ScalaFunctional

Package for creating data pipelines, LINQ, and chain functional programming

These details have not been verified by PyPI

Project links

Homepage

Project description

Note: ScalaFunctional is now PyFunctional, see RFC for details

Introduction

PyFunctional is a Python package that makes working with data easy. It takes inspiration from several sources that include Scala collections, Apache Spark RDDs, Microsoft LINQ and more generally functional programming. It also offers native reading and writing of data formats such as text, csv, and json files. Support for SQLite3, other databases, and compressed files is planned for the next release.

The combination of these ideas makes PyFunctional a great choice for declarative transformation, creating pipelines, and data analysis.

Original blog post for ScalaFunctional

Installation

PyFunctional is available on pypi and can be installed by running:

# Install from command line
$ pip install pyfunctional

Then in python run: from functional import seq

Examples

PyFunctional is useful for many tasks, and can natively open several common file types.

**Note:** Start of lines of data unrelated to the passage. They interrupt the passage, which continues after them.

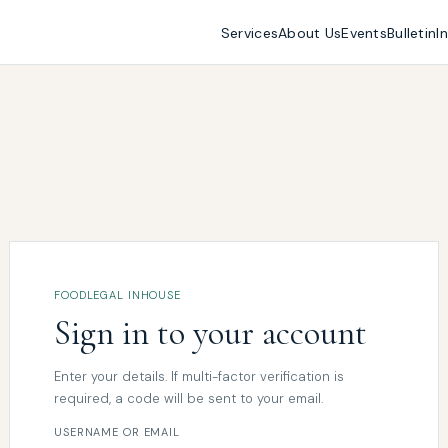
Services
About Us
Events
Bulletin
I
FOODLEGAL INHOUSE
Sign in to your account
Enter your details. If multi-factor verification is
required, a code will be sent to your email.
USERNAME OR EMAIL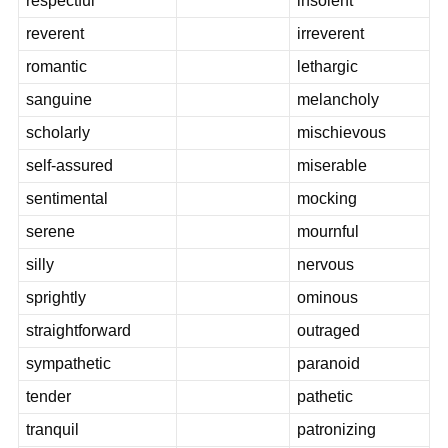
respectful
insolent
reverent
irreverent
romantic
lethargic
sanguine
melancholy
scholarly
mischievous
self-assured
miserable
sentimental
mocking
serene
mournful
silly
nervous
sprightly
ominous
straightforward
outraged
sympathetic
paranoid
tender
pathetic
tranquil
patronizing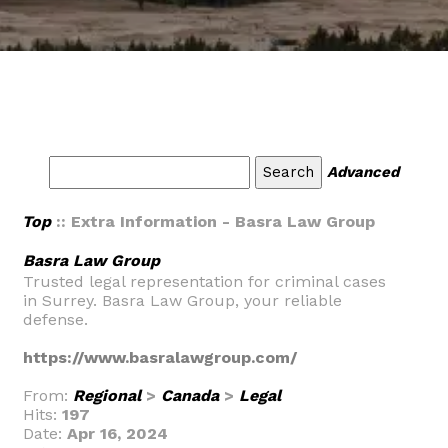
Advanced
Top
:: Extra Information - Basra Law Group
Basra Law Group
Trusted legal representation for criminal cases
in Surrey. Basra Law Group, your reliable
defense.
https://www.basralawgroup.com/
From:
Regional
>
Canada
>
Legal
Hits:
197
Date:
Apr 16, 2024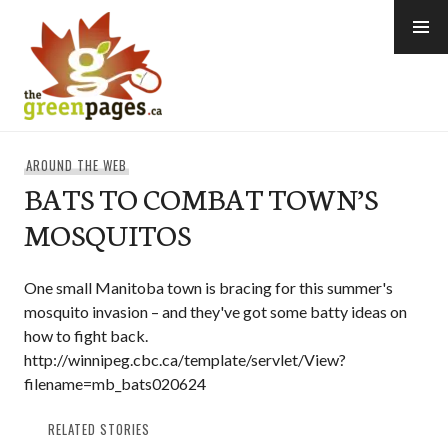
Skip
to
content
thegreenpages
AROUND THE WEB
BATS TO COMBAT TOWN’S
MOSQUITOS
One small Manitoba town is bracing for this summer's
mosquito invasion – and they've got some batty ideas on
how to fight back.
http://winnipeg.cbc.ca/template/servlet/View?
filename=mb_bats020624
RELATED STORIES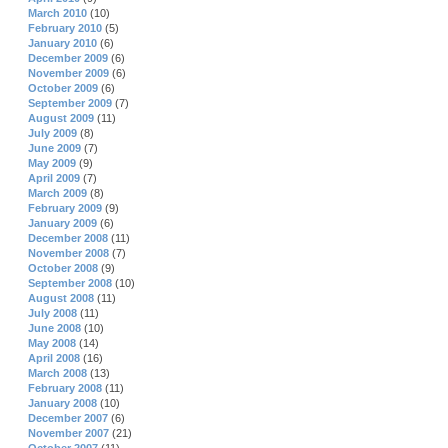
March 2010
(10)
February 2010
(5)
January 2010
(6)
December 2009
(6)
November 2009
(6)
October 2009
(6)
September 2009
(7)
August 2009
(11)
July 2009
(8)
June 2009
(7)
May 2009
(9)
April 2009
(7)
March 2009
(8)
February 2009
(9)
January 2009
(6)
December 2008
(11)
November 2008
(7)
October 2008
(9)
September 2008
(10)
August 2008
(11)
July 2008
(11)
June 2008
(10)
May 2008
(14)
April 2008
(16)
March 2008
(13)
February 2008
(11)
January 2008
(10)
December 2007
(6)
November 2007
(21)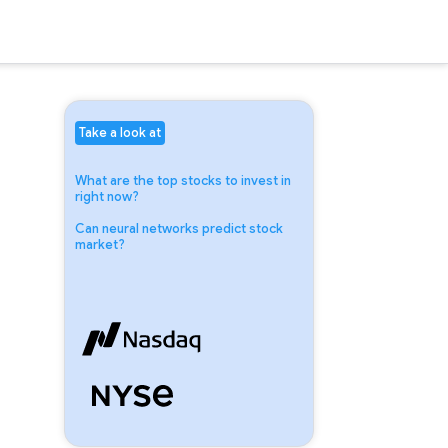
Take a look at
What are the top stocks to invest in
right now?
Can neural networks predict stock
market?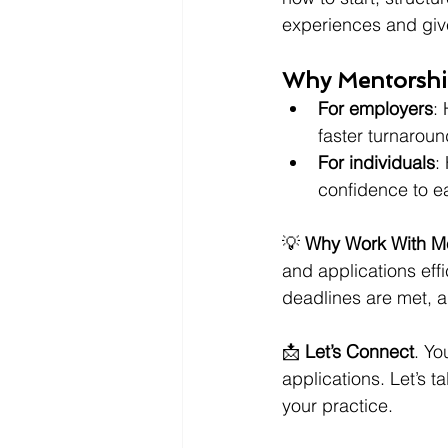
experiences and give
Why Mentorshi
For employers
:
faster turnaroun
For individuals
:
confidence to e
💡 
Why Work With M
and applications effi
deadlines are met, 
📩 
Let’s Connect
. Yo
applications. Let’s 
your practice.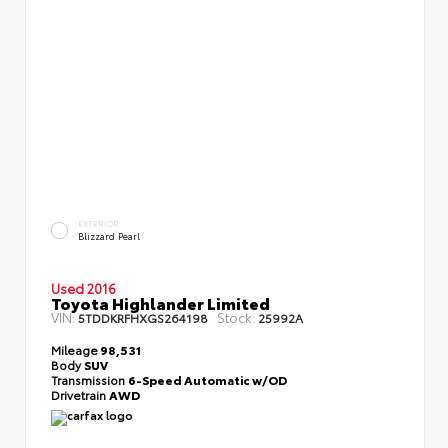
EXTERIOR
Blizzard Pearl
Used 2016
Toyota Highlander Limited
VIN:
Stock:
5TDDKRFHXGS264198
25992A
Mileage
98,531
Body
SUV
Transmission
6-Speed Automatic w/OD
Drivetrain
AWD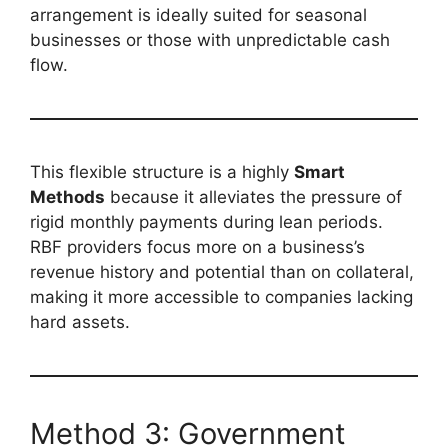
arrangement is ideally suited for seasonal
businesses or those with unpredictable cash
flow.
This flexible structure is a highly
Smart
Methods
because it alleviates the pressure of
rigid monthly payments during lean periods.
RBF providers focus more on a business’s
revenue history and potential than on collateral,
making it more accessible to companies lacking
hard assets.
Method 3: Government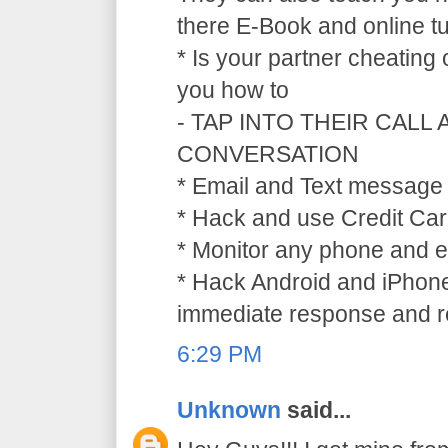
there E-Book and online tu
* Is your partner cheating
you how to
- TAP INTO THEIR CALL
CONVERSATION
* Email and Text message 
* Hack and use Credit Car
* Monitor any phone and e
* Hack Android and iPhone
immediate response and ref
6:29 PM
Unknown
said...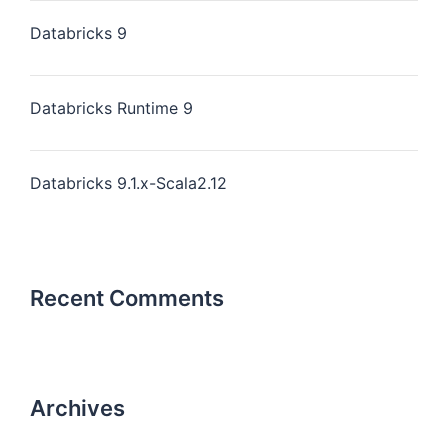
Databricks 9
Databricks Runtime 9
Databricks 9.1.x-Scala2.12
Recent Comments
Archives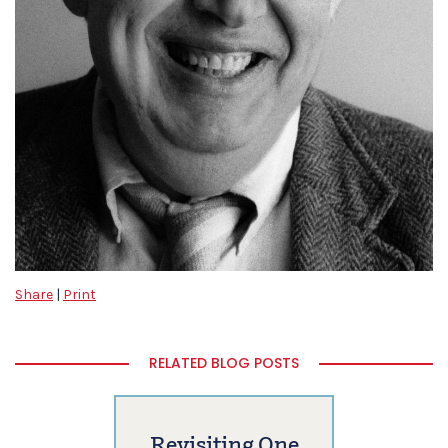
Share
|
Print
RELATED BLOG POSTS
Revisiting One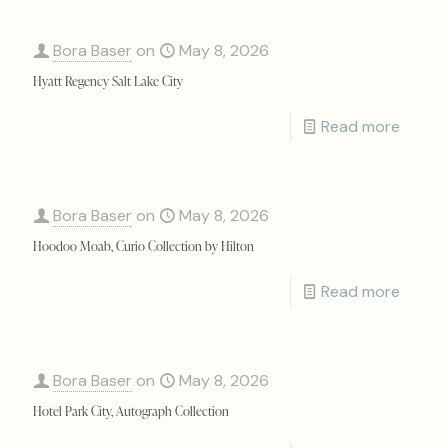
Bora Baser
on
May 8, 2026
Hyatt Regency Salt Lake City
Read more
Bora Baser
on
May 8, 2026
Hoodoo Moab, Curio Collection by Hilton
Read more
Bora Baser
on
May 8, 2026
Hotel Park City, Autograph Collection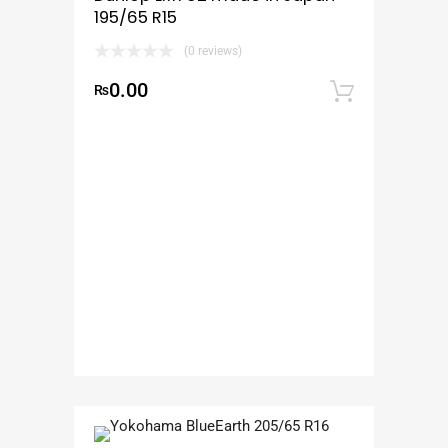
195/65 R15
(0 reviews)
0.00
₨
Add to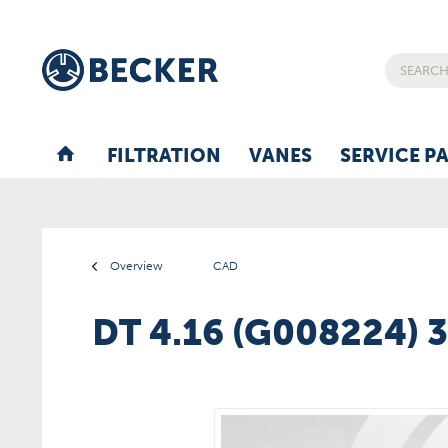
FILTRATION
VANES
SERVICE P
Overview
CAD
DT 4.16 (G008224) 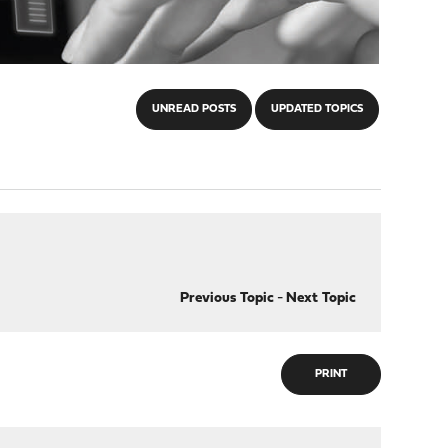
UNREAD POSTS
UPDATED TOPICS
Previous Topic
-
Next Topic
PRINT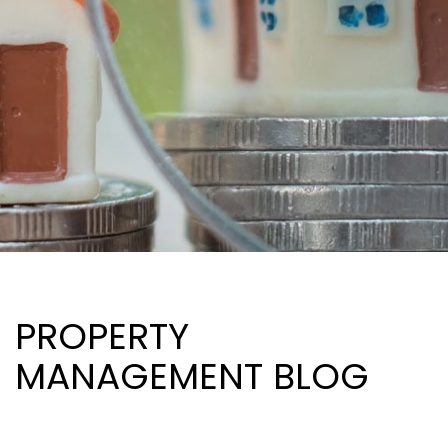
PROPERTY
MANAGEMENT BLOG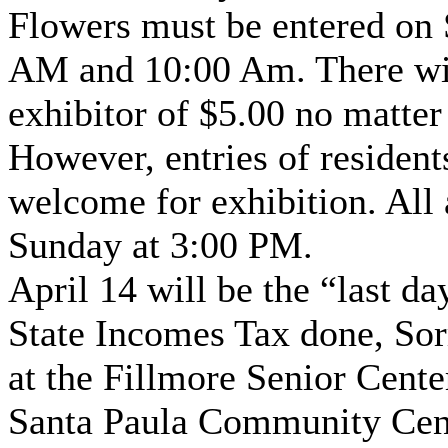
Flowers must be entered on 
AM and 10:00 Am. There will
exhibitor of $5.00 no matter
However, entries of residents
welcome for exhibition. All
Sunday at 3:00 PM.
April 14 will be the “last d
State Incomes Tax done, Sorr
at the Fillmore Senior Center
Santa Paula Community Cent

Here are a few examples of what you can do.

Simple Example

from functional import seq

seq(1, 2, 3, 4)\
    .map(lambda x: x * 2)\
    .filter(lambda x: x > 4)\
    .reduce(lambda x, y: x + y)
# 14

Streams, Transformations and Actions

PyFunctional has three types of functions:

Streams: read data for use by the collections API.
Transformations: transform data from streams with functions such as map, flat_map, and filter
Actions: These cause a series of transformations to evaluate to a concrete value. to_list, reduce, and to_dict are examples of actions.

In the expression seq(1, 2, 3).map(lambda x: x * 2).reduce(lambda x, y: x + y), seq is the stream, map is the transformation, and reduce is the action.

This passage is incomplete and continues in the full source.